Um quintal e a conexão com a natureza

São Paulo é uma cidade que chama a atenção pelos prédios. Quando eu era criança e vinha passar férias na casa dos meus avós, achava o máximo estar em um apartamento. Em Franca, onde vivi até entrar na faculdade, em 1999, só havia um ou dois prédios (hoje já existem mais). E nenhuma das minhas amigas vivia em apartamento.

Quando me mudei pra São Paulo, morei em apartamentos também e praticamente não tinha contato com a natureza. Honestamente, até gostava dessa vida conectada com o concreto. São Paulo, pra mim, sempre foi isso: prédios, Avenida Paulista, metrô, shoppings e espaços fechados.

Até que me casei e mudei pra onde vivo hoje: uma casa com quintal. E um quintal que tem um bom espaço de terra, onde cresce maracujá, araçá, café, gengibre, cúrcuma, alecrim, manjericão, castanha do maranhão, entre outras plantinhas.

Ter esse pequeno espaço ao meu alcance todos os dias mudou bastante minha relação e percepção sobre a natureza.
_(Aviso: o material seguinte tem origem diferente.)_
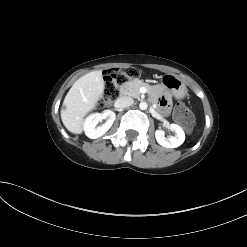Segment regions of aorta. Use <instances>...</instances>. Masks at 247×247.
Returning a JSON list of instances; mask_svg holds the SVG:
<instances>
[{
  "instance_id": "762f6f07",
  "label": "aorta",
  "mask_w": 247,
  "mask_h": 247,
  "mask_svg": "<svg viewBox=\"0 0 247 247\" xmlns=\"http://www.w3.org/2000/svg\"><path fill=\"white\" fill-rule=\"evenodd\" d=\"M147 107H148V104H147L146 102H141V103L139 104V108H140L141 110H146Z\"/></svg>"
}]
</instances>
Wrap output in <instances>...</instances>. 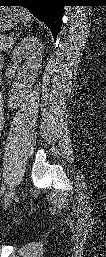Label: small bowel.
Instances as JSON below:
<instances>
[{"mask_svg":"<svg viewBox=\"0 0 106 257\" xmlns=\"http://www.w3.org/2000/svg\"><path fill=\"white\" fill-rule=\"evenodd\" d=\"M0 109H1L0 110L1 111V117H0V122H1L0 124H1V126L0 127L2 128V125H3L2 108H0Z\"/></svg>","mask_w":106,"mask_h":257,"instance_id":"1","label":"small bowel"}]
</instances>
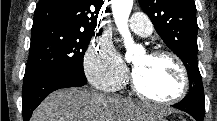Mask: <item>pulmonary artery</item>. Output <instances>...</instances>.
Listing matches in <instances>:
<instances>
[{
    "mask_svg": "<svg viewBox=\"0 0 217 121\" xmlns=\"http://www.w3.org/2000/svg\"><path fill=\"white\" fill-rule=\"evenodd\" d=\"M130 28L140 36H149L153 32V25L149 18L140 12L132 14L129 20Z\"/></svg>",
    "mask_w": 217,
    "mask_h": 121,
    "instance_id": "e3ab8cb5",
    "label": "pulmonary artery"
}]
</instances>
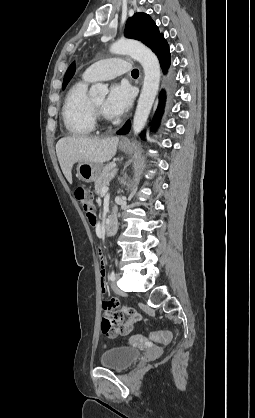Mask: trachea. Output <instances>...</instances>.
Returning <instances> with one entry per match:
<instances>
[{
    "instance_id": "1",
    "label": "trachea",
    "mask_w": 255,
    "mask_h": 418,
    "mask_svg": "<svg viewBox=\"0 0 255 418\" xmlns=\"http://www.w3.org/2000/svg\"><path fill=\"white\" fill-rule=\"evenodd\" d=\"M132 75H139L138 69H133L131 72Z\"/></svg>"
}]
</instances>
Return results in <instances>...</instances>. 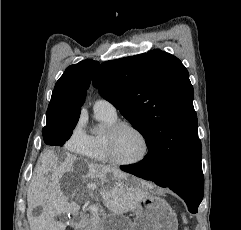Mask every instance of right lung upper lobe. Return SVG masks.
Wrapping results in <instances>:
<instances>
[{"label":"right lung upper lobe","instance_id":"obj_1","mask_svg":"<svg viewBox=\"0 0 241 230\" xmlns=\"http://www.w3.org/2000/svg\"><path fill=\"white\" fill-rule=\"evenodd\" d=\"M99 62L83 60L69 66L57 81L46 118L51 121H78L94 71Z\"/></svg>","mask_w":241,"mask_h":230}]
</instances>
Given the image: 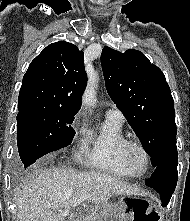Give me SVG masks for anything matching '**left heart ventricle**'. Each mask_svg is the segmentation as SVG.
<instances>
[{
	"mask_svg": "<svg viewBox=\"0 0 190 221\" xmlns=\"http://www.w3.org/2000/svg\"><path fill=\"white\" fill-rule=\"evenodd\" d=\"M133 159H134L135 163L139 167H143L144 166L145 157H144L143 153L139 149H135L133 151Z\"/></svg>",
	"mask_w": 190,
	"mask_h": 221,
	"instance_id": "left-heart-ventricle-1",
	"label": "left heart ventricle"
}]
</instances>
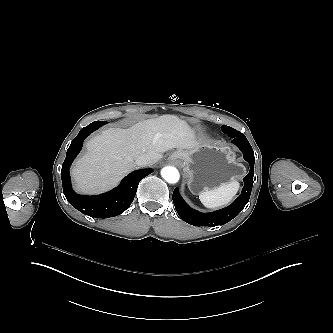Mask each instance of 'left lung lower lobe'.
<instances>
[{"label":"left lung lower lobe","instance_id":"obj_1","mask_svg":"<svg viewBox=\"0 0 333 333\" xmlns=\"http://www.w3.org/2000/svg\"><path fill=\"white\" fill-rule=\"evenodd\" d=\"M222 131L232 138L234 143L243 153L244 159L250 165L249 173L244 177V187L241 195L228 207L211 213H201L192 209L181 197L178 188L173 192V202L179 216L188 224L194 226L214 227L223 225L235 218L248 203L253 186L255 157L253 149L247 138L240 131L229 126H222Z\"/></svg>","mask_w":333,"mask_h":333}]
</instances>
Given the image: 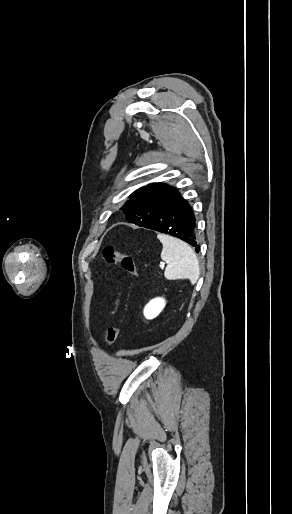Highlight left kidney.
Here are the masks:
<instances>
[{
  "mask_svg": "<svg viewBox=\"0 0 292 514\" xmlns=\"http://www.w3.org/2000/svg\"><path fill=\"white\" fill-rule=\"evenodd\" d=\"M165 300L163 298H154V300H150L149 304L144 308V316L147 320H153L156 318L160 312H162L163 308H165Z\"/></svg>",
  "mask_w": 292,
  "mask_h": 514,
  "instance_id": "obj_1",
  "label": "left kidney"
}]
</instances>
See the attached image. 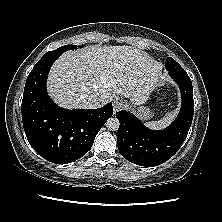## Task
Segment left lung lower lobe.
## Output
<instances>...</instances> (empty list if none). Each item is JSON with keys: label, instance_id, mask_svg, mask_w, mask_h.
<instances>
[{"label": "left lung lower lobe", "instance_id": "obj_1", "mask_svg": "<svg viewBox=\"0 0 222 222\" xmlns=\"http://www.w3.org/2000/svg\"><path fill=\"white\" fill-rule=\"evenodd\" d=\"M169 74L180 87L182 104L177 118L166 129H148L126 110L116 113L120 122L118 150L125 159L137 165L156 166L170 159L179 150L190 129L194 114L191 79L184 69L170 70Z\"/></svg>", "mask_w": 222, "mask_h": 222}]
</instances>
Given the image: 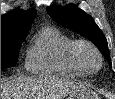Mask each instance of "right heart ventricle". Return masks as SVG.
<instances>
[{
	"label": "right heart ventricle",
	"instance_id": "right-heart-ventricle-1",
	"mask_svg": "<svg viewBox=\"0 0 115 99\" xmlns=\"http://www.w3.org/2000/svg\"><path fill=\"white\" fill-rule=\"evenodd\" d=\"M73 40L56 27L42 28L28 49L26 68L39 75L81 78L85 74L71 62L69 48Z\"/></svg>",
	"mask_w": 115,
	"mask_h": 99
}]
</instances>
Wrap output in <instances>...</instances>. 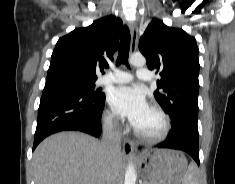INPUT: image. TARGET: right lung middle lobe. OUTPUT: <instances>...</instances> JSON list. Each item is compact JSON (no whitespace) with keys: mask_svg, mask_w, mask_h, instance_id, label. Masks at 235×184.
I'll return each instance as SVG.
<instances>
[{"mask_svg":"<svg viewBox=\"0 0 235 184\" xmlns=\"http://www.w3.org/2000/svg\"><path fill=\"white\" fill-rule=\"evenodd\" d=\"M62 82L66 85L77 87L83 92L92 95L96 98L105 97L101 88L95 89V81L83 80L79 78L66 77L62 79Z\"/></svg>","mask_w":235,"mask_h":184,"instance_id":"right-lung-middle-lobe-1","label":"right lung middle lobe"}]
</instances>
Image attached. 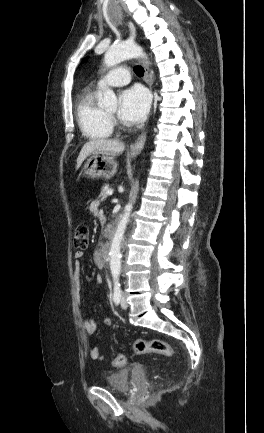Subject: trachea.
I'll use <instances>...</instances> for the list:
<instances>
[{
	"label": "trachea",
	"instance_id": "3493384b",
	"mask_svg": "<svg viewBox=\"0 0 264 433\" xmlns=\"http://www.w3.org/2000/svg\"><path fill=\"white\" fill-rule=\"evenodd\" d=\"M135 73H136L138 76L142 77V76H143V69H142L140 66H136V67H135Z\"/></svg>",
	"mask_w": 264,
	"mask_h": 433
}]
</instances>
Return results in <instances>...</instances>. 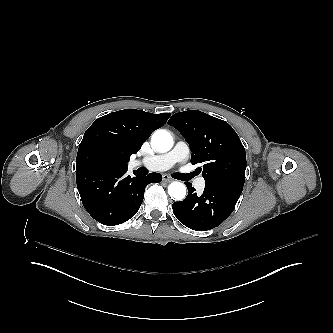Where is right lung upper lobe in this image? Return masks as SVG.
<instances>
[{
    "label": "right lung upper lobe",
    "instance_id": "obj_1",
    "mask_svg": "<svg viewBox=\"0 0 333 333\" xmlns=\"http://www.w3.org/2000/svg\"><path fill=\"white\" fill-rule=\"evenodd\" d=\"M170 115L125 109L98 118L87 129L79 145L76 170L97 168L95 165L99 162L109 168L127 169L130 156L141 148L154 130L166 123Z\"/></svg>",
    "mask_w": 333,
    "mask_h": 333
}]
</instances>
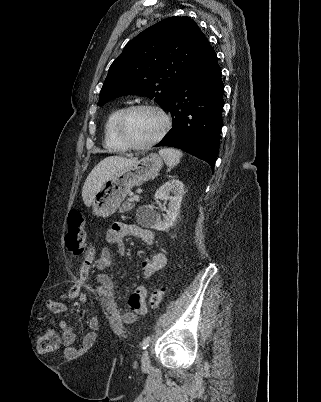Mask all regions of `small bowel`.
Returning <instances> with one entry per match:
<instances>
[{"instance_id": "small-bowel-1", "label": "small bowel", "mask_w": 321, "mask_h": 402, "mask_svg": "<svg viewBox=\"0 0 321 402\" xmlns=\"http://www.w3.org/2000/svg\"><path fill=\"white\" fill-rule=\"evenodd\" d=\"M132 236L139 238L147 245H152L155 241L154 233L146 228H143L135 223H114L106 236L107 247L103 248L94 263V269L98 272L97 282L104 288V290L112 297H116L115 287L109 275L103 273L108 268L114 258L113 250L118 255L125 254L124 238ZM167 263V256L163 252L155 253L145 258L142 262V274L145 279L152 278L159 270L163 269ZM147 295V288L145 285H140L129 297V307L131 310H124L122 312V320L126 324H133L136 322L139 312L134 311L130 302H136L140 299L145 300ZM85 310L91 308V305L85 303L83 305ZM44 311L51 314H63L67 311V306L62 302L51 301L45 303ZM96 321L90 322L91 330L83 332L82 344L74 346L76 340L74 325L68 321H61L60 328L63 331L64 339V354L67 358H83L84 353H88L89 347L96 345Z\"/></svg>"}]
</instances>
O respeito e admiração pelo meu micro espaço eu levo para o macro, seja o parque onde faço exercício, a mata quando viajo, ou mesmo as praças e árvores da rua.

Beleza e conexão

Primeiro, é preciso dizer que um espaço verde é sempre bonito. Mesmo quando não tem paisagismo, como é o caso do meu quintal, onde as coisas crescem meio que espontaneamente e sem ordem. Essa beleza é natural, da própria natureza. E faz bem estar em um lugar bonito.

Além disso, estar em um lugar de natureza traz conexão. E isso não é um papo místico. Quando você pisa na terra, caminha por um espaço verde, a sensação é de estar ancorado. Se pensarmos que nossa comida, água e ar puro dependem desse sistema natural, não é difícil entender porque sentimos isso. Somos, de fato e concretamente, conectados com a natureza porque simplesmente não existimos sem ela.

Esse período de quarentena deixa isso ainda mais claro. Pra mim, que tenho esse pequeno quintal com um naco de terra, a conexão com a natureza se mantém intacta. Todos os dias passo por lá, sento um pouco no banco, rego as plantas, arrumo alguns vasos, semeio algumas coisas. Se eu vivesse em um lugar sem esse espaço, talvez não conseguisse manter essa conexão sem sair de casa. E não há dúvidas de que sentiria falta disso.

Sutilezas naturais

A relação entre o homem e a natureza já é estudada cientificamente. E prova que se manter em contato com a natureza tem benefícios na saúde (prometo fazer um post sobre isso em breve). Mesmo sem a ciência, é possível comprovar o quanto estar com a natureza faz bem. Isso, claro, se você se mantiver genuinamente em contato com ela.

Calma e bem-estar são as primeiras sensações que vem com o contato com a natureza. Passar um tempo observando e sentindo um ambiente natural é, sim, calmante. Faça o teste e volte pra me contar.

Pé de café em crescimento

Essa observação constante traz algo fundamental que é o respeito. Um contato profundo com os espaços naturais ensina como é importante respeitar toda a cadeia que faz aquilo funcionar.

Tenho um pé de maracujá no quintal e quando as flores aparecem, as abelhas mamangavas, aquelas pretas bem grandes, surgem pra se alimentar e fazer a polinização. Eu só observo. Elas chegam, voam de flor em flor e vão embora. Não tenho medo, mas tenho respeito e não vou lá perto incomodar. Assim acontece com as abelhas menores e com outros insetos que vejo nas plantas. Muitos deles, aliás, lindos.

Essa relação de respeito com o meio-ambiente, sobre a qual tanto se fala no aspecto macro – citando a Amazônia, por exemplo – pode começar no micro, no nosso quintal ou varanda. O respeito às plantas, às aves e aos insetos no dia a dia vai gerar outra percepção da natureza e, a partir daí, se espalhar para o macro.

E o resultado disso pode ser uma sociedade mais conectada ao meio-ambiente e, de fato, interessada em preservá-lo. Por isso, minha dica nessa quarentena é que todo mundo cuide de um vasinho. Pode ser na janela, na varanda ou no quintal. O importante é se manter em conexão com a natureza.